- Same two teams are meeting in the NBA Finals for third straight season
- First championship rubber match in any North American professional team sport
- Warriors lead this year's best-of-seven Finals series 1-0
(CNN)This NBA Finals is in uncharted territory.
For the third consecutive year, the Cleveland Cavaliers and Golden State Warriors are facing off with the title on the line. The Cavaliers, who in 2016 ended a sports title drought the city of Cleveland had been living under since 1964, are aiming to repeat. The Warriors, who won the title in 2015, are out for revenge.
This is the first time in NBA history that the same two teams are meeting in the NBA Finals for three straight seasons. To take it further, never has there been a championship "rubber match" -- the third installment between two teams that would break the tie -- in any other North American professional team sport. Until now.
This trilogy, which is scheduled to end in mid-June, will leave either Golden State or Cleveland with bragging rights.
"It's definitely unique," Cavaliers head coach Tyronn Lue said. "It's nothing you can take for granted. Even though we have the best player in the world (LeBron James) on our team, you still can't take it for granted. Health plays a part, a lot of things play a part in this. So going to The Finals three straight years, you have to enjoy it. You have to relish the moment.
"But now that we are here, we have business to take care of."
How rare is it for the same two teams to meet three years in a row with a championship on the line? It's only happened once in each of the other major North American professional sports -- and the last instance was more than half a century ago, when the Detroit Red Wings and Montreal Canadiens battled for the Stanley Cup from 1954-1956. The Red Wings won the first two Cups, while Montreal hoisted the third.

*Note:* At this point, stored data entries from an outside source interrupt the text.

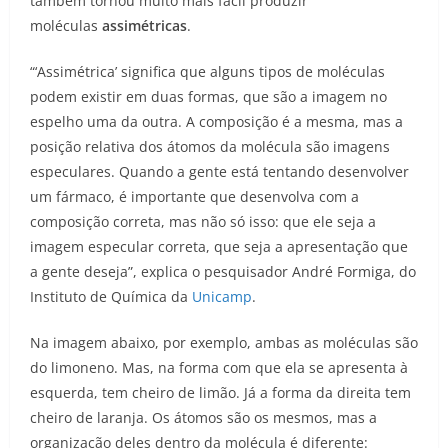
também tornou muito mais fácil produzir
moléculas
assimétricas
.
“‘Assimétrica’ significa que alguns tipos de moléculas
podem existir em duas formas, que são a imagem no
espelho uma da outra. A composição é a mesma, mas a
posição relativa dos átomos da molécula são imagens
especulares. Quando a gente está tentando desenvolver
um fármaco, é importante que desenvolva com a
composição correta, mas não só isso: que ele seja a
imagem especular correta, que seja a apresentação que
a gente deseja”, explica o pesquisador André Formiga, do
Instituto de Química da
Unicamp
.
Na imagem abaixo, por exemplo, ambas as moléculas são
do limoneno. Mas, na forma com que ela se apresenta à
esquerda, tem cheiro de limão. Já a forma da direita tem
cheiro de laranja. Os átomos são os mesmos, mas a
organização deles dentro da molécula é diferente:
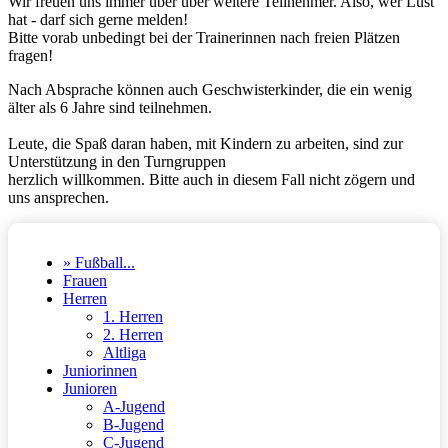
Wir freuen uns immer über über weitere Teilnehmer. Also, wer Lust
hat - darf sich gerne melden!
Bitte vorab unbedingt bei der Trainerinnen nach freien Plätzen
fragen!
Nach Absprache können auch Geschwisterkinder, die ein wenig
älter als 6 Jahre sind teilnehmen.
Leute, die Spaß daran haben, mit Kindern zu arbeiten, sind zur
Unterstützung in den Turngruppen
herzlich willkommen. Bitte auch in diesem Fall nicht zögern und
uns ansprechen.
» Fußball...
Frauen
Herren
1. Herren
2. Herren
Altliga
Juniorinnen
Junioren
A-Jugend
B-Jugend
C-Jugend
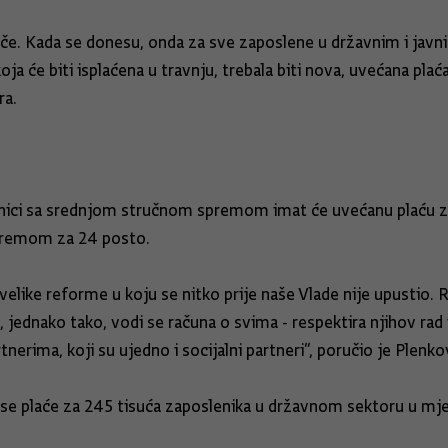
ače. Kada se donesu, onda za sve zaposlene u državnim i jav
ja će biti isplaćena u travnju, trebala biti nova, uvećana plać
ra.
enici sa srednjom stručnom spremom imat će uvećanu plaću z
premom za 24 posto.
 velike reforme u koju se nitko prije naše Vlade nije upustio.
i, jednako tako, vodi se računa o svima - respektira njihov ra
nerima, koji su ujedno i socijalni partneri“, poručio je Plenko
t se plaće za 245 tisuća zaposlenika u državnom sektoru u mje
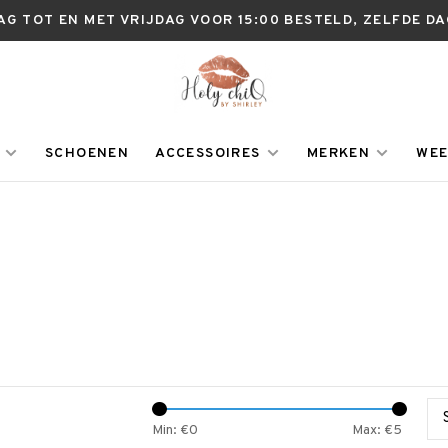
AG TOT EN MET VRIJDAG VOOR 15:00 BESTELD, ZELFDE D
SCHOENEN
ACCESSOIRES
MERKEN
WEE
Min: €
0
Max: €
5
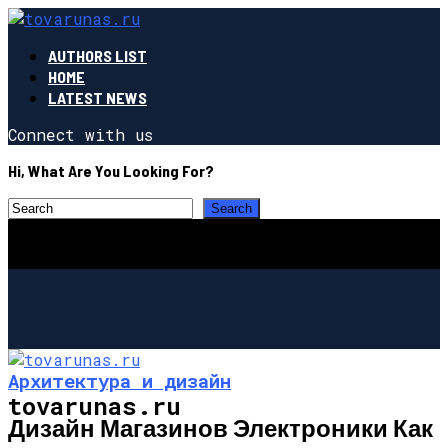
AUTHORS LIST
HOME
LATEST NEWS
Connect with us
Hi, What Are You Looking For?
Архитектура и дизайн
tovarunas.ru
Дизайн Магазинов Электроники Как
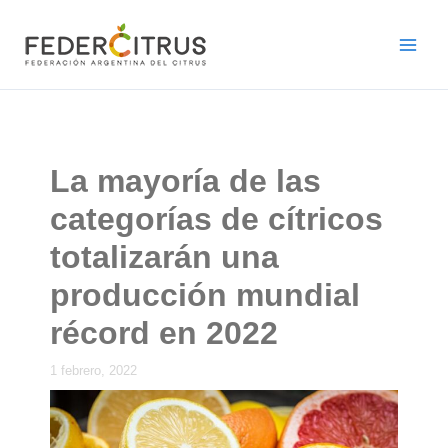
Ir
al
contenido
La mayoría de las
categorías de cítricos
totalizarán una
producción mundial
récord en 2022
1 febrero, 2022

In the NFL -- before the Super Bowl era began -- the Detroit Lions topped the Cleveland Browns in 1952 and 1953, with the Browns getting retribution in 1954.
You have to go back even further for a Major League Baseball trilogy, and it all took place in New York City. The New York Giants got the best of the New York Yankees in back-to-back seasons, winning the World Series in 1921 and 1922.
But in 1923, the Yankees, playing their home games in the original, brand-new Yankee Stadium, got the best of the Giants, winning the World Series in six games. That Yankees' roster was packed with Hall of Famers Babe Ruth, Lou Gehrig, Waite Hoyt and Herb Pennock.
Which brings this back to present day. Unbelievably, this already-loaded Warriors' roster from last year -- led by Stephen Curry, Klay Thompson and Draymond Green -- got better by adding superstar Kevin Durant. He's seeking his first title and is second for the Warriors in scoring with 25.2 points per game this postseason.
"I can't go out there and do everything on my own, or I can't go out there and just let my teammates do all the work for me," Durant said. "I got to do my part and we all got to make it come together as a group."
The Warriors also have a likely healthier Curry, their leading scorer. In the first round of the 2016 playoffs against the Houston Rockets, Curry suffered a sprained MCL, and he didn't look like himself in the NBA Finals.
Ahead of this year's series, Curry says he has some swelling in his right elbow and will probably wear a shooting sleeve. But he has downplayed it, saying that the elbow doesn't hurt and that he feels "totally different" physically heading into this year's NBA Finals compared to 2016.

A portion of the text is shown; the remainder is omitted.